Elle souhaiterait donc connaître les raisons de tels retards en lui demandant de veiller à ce que la circulaire relative à la mise en œuvre du programme Jules Verne (et en particulier de sa composante 1) pour l'année 2013-2014 puisse être publiée au plus vite. Il est en effet essentiel, pour que ce programme reste attractif, tant pour les enseignants français que pour les établissements d'accueil étrangers, que l'officialisation de sa reconduction puisse, chaque année, intervenir le plus tôt possible.

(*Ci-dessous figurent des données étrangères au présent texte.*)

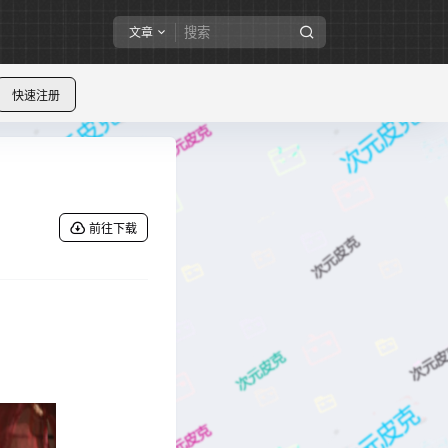
文章
快速注册
前往下载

Réponse du Ministère de l'éducation nationale

publiée dans le JO Sénat du 04/10/2012 - page 2162

Le programme Jules Verne a donné lieu pour l'année scolaire 2012-2013 à une révision visant à présenter aux enseignants et aux autorités académiques, l'ensemble des possibilités offertes en matière de mobilité à l'étranger. Ce nouveau programme Jules Verne, retenu en dépit des tensions constatées sur le nombre d'enseignants plus ou moins sensible selon les disciplines et les académies, comprend désormais trois composantes qui doivent permettre aux recteurs d'optimiser leur politique d'enseignement et de mobilité : - composante « 1 » dite « Mobilités enseignantes dans des établissements scolaires étrangers des premier et second degrés ». Cette composante correspond à l'ancien programme « Jules Verne » ; - composante « 2 » dite « Mobilités enseignantes-Coopération internationale » qui recouvre l'ensemble des mobilités entrant dans le cadre d'actions de coopération éducative d'initiative nationale ou académique ; - composante « 3 » dite « Mobilités enseignantes -Label FrancÉducation : cette composante permettra au ministère en charge de l'éducation d'apporter, en fonction de ses priorités, un appui au label. Cette circulaire, parue au Bulletin officiel de l'éducation nationale du 19 avril 2012, manifeste la volonté du ministre d'encourager la mobilité internationale des enseignants du premier et du second degré. Elle situe également celle-ci dans le cadre d'une gestion des ressources humaines attentive aux parcours de carrière, à l'intérêt pédagogique des expériences internationales et aux intérêts de la politique française de coopération internationale dans le secteur éducatif. La révision qui a été faite cette année du programme Jules Verne devrait permettre une parution de la prochaine circulaire en 2013, plus tôt dans l'année.